Q5: Write in Polar Form:

i) (1+i)/[squareroot(3)-1]

ii) -2*squareroot(3) - 2i

iii) (1-i) (-squareroot(3)*i)

iv) (-1 + squareroot(3)*i)/(2+2i)

Can you please show detailed solution for each one because I don't get the lesson.. I don't have that part in my book, and it is included in my final exam after 3 days. I hope you can help me..Thanks alot in advance!

Defennder
Homework Helper

The usual method of Q1. is to multiply each fraction by the conjugate of the denominator in order to give it a real denominator... but can you please show me one solution so that I make sure?
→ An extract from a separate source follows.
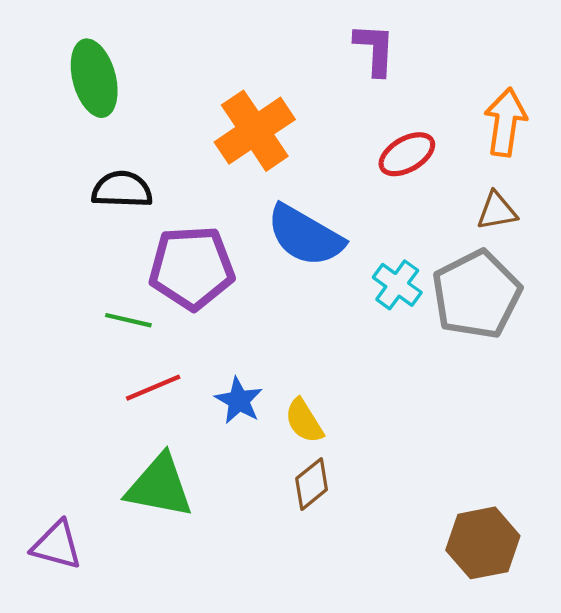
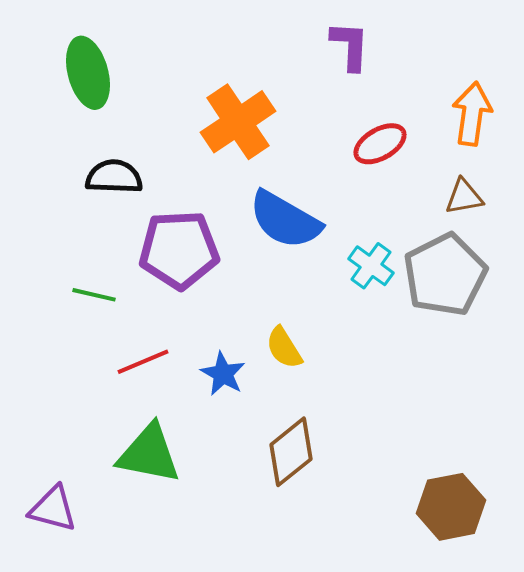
green line: (128, 320) -> (94, 295), moved
yellow semicircle: (304, 421) -> (284, 348), moved
brown diamond: (312, 484) -> (291, 452), size x1.4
For 2. To use the fact that i^2n = -1

For 3, To show that the distances between each point on the complex plane are equal.. but how?

On Q4, No idea

Q5 No idea

cristo
Staff Emeritus
The usual method of Q1. is to multiply each fraction by the conjugate of the denominator in order to give it a real denominator... but can you please show me one solution so that I make sure?
Again, I'm afraid that's not how the forums work. Why don't you have a go at simplifying the fractions and then we can give you some help if you make any mistakes.

dx
Homework Helper
Gold Member
Whats the distance between the origin and $$a + ib$$?

The distance between the origin and a + ib = |a + bi| = sqrt(a^2 + b^2)

dx
Homework Helper
Gold Member
So, whats the distance between two arbitrary points, a +ib and c +id?

For 2. To use the fact that i^2n = -1[/B]

Not true for all N (the natural numbers i.e. 1, -1, 2, -2, etc).